■ DATA SHOWN:

--

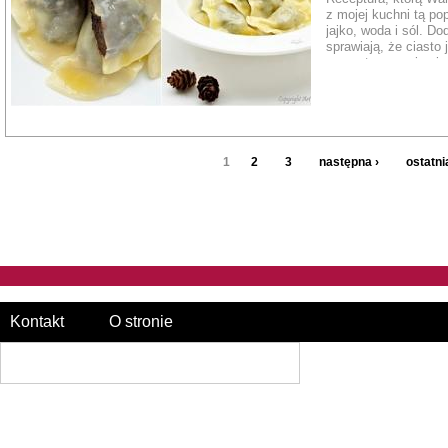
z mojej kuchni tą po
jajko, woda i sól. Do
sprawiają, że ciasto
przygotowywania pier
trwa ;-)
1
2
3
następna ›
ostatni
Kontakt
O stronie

--

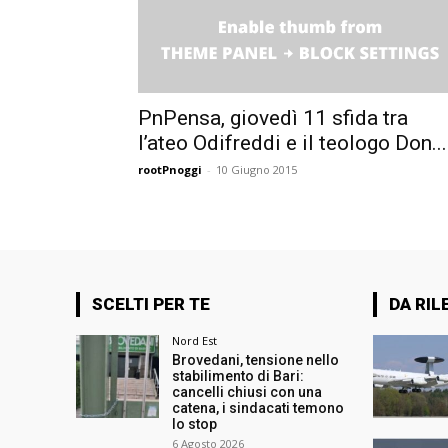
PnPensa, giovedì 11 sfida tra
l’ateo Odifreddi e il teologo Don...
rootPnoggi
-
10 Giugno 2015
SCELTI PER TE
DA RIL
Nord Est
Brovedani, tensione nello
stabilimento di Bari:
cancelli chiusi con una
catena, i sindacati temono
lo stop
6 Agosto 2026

--

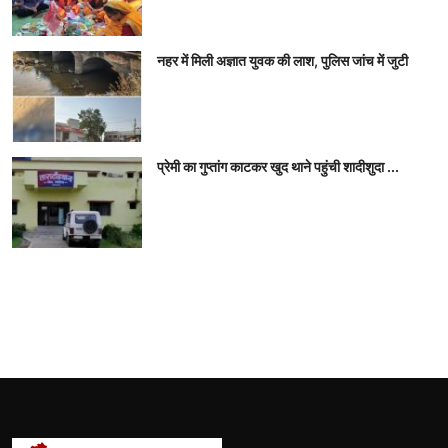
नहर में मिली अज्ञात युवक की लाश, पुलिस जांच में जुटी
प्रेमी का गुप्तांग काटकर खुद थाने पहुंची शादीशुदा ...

--

■ AIM OF THE EXERCISE: From the data above, return every line from the line that has "नहर में मिली" up to and including the line that has "प्रेमी का गुप्तांग", exactly.

■ REPLY:
नहर में मिली अज्ञात युवक की लाश, पुलिस जांच में जुटी
प्रेमी का गुप्तांग काटकर खुद थाने पहुंची शादीशुदा ...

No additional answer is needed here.